◆ Collected data entries ◆
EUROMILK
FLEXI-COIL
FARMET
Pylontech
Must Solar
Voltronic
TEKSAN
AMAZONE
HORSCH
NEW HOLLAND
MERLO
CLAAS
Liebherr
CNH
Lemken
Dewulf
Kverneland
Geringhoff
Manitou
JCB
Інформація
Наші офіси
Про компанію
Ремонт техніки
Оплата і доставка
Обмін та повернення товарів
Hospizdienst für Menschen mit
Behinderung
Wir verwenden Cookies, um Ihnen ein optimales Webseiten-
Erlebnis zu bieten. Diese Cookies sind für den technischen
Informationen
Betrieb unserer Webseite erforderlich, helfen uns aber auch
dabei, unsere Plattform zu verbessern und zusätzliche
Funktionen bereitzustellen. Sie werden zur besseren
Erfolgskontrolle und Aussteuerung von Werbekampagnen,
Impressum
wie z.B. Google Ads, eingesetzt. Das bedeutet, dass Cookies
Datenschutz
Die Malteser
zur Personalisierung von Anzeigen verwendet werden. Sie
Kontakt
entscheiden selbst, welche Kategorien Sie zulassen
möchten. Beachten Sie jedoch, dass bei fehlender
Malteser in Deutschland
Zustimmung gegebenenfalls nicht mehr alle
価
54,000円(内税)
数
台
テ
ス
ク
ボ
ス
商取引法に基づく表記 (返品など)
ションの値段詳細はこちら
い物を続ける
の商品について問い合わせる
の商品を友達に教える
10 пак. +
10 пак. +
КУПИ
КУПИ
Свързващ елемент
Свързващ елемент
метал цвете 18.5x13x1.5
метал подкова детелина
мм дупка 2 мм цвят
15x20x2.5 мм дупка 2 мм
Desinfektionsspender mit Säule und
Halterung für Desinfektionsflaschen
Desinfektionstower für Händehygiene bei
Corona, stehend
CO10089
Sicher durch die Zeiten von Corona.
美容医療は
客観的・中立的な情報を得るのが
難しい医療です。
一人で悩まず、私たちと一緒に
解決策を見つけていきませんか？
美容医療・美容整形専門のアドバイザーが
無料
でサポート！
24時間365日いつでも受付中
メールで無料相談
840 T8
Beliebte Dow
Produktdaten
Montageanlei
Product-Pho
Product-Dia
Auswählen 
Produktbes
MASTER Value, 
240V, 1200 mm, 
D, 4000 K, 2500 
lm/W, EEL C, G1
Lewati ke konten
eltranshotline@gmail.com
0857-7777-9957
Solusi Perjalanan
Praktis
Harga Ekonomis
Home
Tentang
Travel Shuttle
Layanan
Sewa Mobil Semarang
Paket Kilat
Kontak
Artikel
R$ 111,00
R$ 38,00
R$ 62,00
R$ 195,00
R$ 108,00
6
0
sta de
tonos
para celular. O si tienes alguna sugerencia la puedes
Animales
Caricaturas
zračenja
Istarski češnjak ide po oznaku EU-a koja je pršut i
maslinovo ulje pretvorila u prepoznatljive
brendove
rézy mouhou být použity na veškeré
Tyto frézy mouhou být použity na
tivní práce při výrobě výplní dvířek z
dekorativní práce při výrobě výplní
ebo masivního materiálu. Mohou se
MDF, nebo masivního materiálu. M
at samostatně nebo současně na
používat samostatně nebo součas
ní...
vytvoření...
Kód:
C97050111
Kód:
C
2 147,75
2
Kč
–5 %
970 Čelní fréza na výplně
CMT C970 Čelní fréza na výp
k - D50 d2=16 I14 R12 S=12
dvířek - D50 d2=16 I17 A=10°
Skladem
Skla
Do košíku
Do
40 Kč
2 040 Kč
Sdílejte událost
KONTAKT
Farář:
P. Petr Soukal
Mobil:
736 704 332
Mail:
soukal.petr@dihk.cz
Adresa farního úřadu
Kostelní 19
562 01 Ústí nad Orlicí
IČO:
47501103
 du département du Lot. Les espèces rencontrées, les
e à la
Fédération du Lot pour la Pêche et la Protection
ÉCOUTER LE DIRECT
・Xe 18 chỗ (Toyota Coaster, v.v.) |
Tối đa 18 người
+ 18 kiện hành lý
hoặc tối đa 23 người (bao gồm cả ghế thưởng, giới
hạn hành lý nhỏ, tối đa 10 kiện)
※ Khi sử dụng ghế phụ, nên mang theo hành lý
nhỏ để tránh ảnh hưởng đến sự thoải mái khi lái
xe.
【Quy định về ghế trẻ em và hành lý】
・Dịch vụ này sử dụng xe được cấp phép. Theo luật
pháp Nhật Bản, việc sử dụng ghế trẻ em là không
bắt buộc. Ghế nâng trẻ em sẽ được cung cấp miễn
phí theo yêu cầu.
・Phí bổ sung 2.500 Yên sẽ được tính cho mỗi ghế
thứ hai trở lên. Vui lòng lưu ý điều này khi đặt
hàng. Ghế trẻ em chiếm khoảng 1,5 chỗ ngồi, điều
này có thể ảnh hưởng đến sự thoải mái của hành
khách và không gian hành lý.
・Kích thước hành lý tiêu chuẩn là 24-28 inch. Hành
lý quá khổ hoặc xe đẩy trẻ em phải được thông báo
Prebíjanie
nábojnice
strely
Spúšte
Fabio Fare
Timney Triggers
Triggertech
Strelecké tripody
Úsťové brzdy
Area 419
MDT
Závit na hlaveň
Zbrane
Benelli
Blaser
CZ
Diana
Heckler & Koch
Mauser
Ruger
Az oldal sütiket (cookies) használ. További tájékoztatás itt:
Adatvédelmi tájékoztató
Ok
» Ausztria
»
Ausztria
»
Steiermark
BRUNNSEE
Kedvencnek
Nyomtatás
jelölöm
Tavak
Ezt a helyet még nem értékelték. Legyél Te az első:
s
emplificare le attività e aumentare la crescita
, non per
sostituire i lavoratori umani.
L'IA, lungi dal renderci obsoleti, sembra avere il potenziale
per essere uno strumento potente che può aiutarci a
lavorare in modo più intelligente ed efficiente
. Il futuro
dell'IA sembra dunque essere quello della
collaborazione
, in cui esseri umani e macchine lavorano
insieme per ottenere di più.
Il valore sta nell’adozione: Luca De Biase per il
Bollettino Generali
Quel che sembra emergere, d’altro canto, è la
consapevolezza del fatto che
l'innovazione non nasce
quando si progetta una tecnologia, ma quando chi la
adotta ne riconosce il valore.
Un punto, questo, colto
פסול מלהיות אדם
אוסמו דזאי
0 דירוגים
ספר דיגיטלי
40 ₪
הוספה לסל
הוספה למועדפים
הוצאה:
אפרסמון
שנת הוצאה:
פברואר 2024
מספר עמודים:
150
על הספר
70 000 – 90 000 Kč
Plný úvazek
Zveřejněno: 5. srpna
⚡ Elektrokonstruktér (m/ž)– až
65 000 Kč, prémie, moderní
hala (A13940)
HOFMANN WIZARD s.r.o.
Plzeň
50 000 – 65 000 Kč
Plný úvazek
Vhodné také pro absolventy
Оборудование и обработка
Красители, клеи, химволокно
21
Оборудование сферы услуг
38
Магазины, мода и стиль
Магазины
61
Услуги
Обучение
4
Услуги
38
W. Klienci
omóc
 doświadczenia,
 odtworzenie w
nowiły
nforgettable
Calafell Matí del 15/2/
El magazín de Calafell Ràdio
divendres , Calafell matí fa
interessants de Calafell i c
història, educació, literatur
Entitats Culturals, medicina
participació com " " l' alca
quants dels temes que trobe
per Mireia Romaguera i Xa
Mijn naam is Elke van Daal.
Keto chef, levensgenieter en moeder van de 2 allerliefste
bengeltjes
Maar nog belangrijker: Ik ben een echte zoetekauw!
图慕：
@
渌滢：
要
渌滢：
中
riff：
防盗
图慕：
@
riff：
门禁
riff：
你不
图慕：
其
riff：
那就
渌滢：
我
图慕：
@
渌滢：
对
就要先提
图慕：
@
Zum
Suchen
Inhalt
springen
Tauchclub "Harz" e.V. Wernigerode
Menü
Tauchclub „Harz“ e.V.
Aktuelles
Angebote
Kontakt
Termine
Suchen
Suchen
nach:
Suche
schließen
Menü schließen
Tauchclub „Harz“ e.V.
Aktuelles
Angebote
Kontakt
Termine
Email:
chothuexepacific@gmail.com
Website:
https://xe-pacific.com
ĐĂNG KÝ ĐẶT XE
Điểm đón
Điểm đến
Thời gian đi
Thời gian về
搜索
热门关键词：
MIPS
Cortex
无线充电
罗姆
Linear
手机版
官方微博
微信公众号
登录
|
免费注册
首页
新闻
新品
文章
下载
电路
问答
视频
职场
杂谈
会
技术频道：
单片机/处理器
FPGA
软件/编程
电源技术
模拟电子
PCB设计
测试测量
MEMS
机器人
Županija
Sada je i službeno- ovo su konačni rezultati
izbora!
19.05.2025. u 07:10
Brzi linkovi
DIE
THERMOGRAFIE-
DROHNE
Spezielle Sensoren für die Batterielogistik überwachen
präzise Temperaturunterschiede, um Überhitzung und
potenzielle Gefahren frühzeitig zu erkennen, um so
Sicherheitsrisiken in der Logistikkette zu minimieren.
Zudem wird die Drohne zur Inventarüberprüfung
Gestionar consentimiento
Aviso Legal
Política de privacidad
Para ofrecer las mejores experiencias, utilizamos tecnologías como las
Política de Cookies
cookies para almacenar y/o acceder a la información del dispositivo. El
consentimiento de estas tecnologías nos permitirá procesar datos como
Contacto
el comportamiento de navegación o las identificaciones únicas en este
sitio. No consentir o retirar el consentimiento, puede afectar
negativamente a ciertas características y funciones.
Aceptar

◆ Task statement ◆
Set down, unchanged, only those lines above that fall between the line with "dell'IA sembra dunque essere quello della" and the line with "Un punto, questo, colto", the two end lines included.

◆ Solution for this problem ◆
dell'IA sembra dunque essere quello della
collaborazione
, in cui esseri umani e macchine lavorano
insieme per ottenere di più.
Il valore sta nell’adozione: Luca De Biase per il
Bollettino Generali
Quel che sembra emergere, d’altro canto, è la
consapevolezza del fatto che
l'innovazione non nasce
quando si progetta una tecnologia, ma quando chi la
adotta ne riconosce il valore.
Un punto, questo, colto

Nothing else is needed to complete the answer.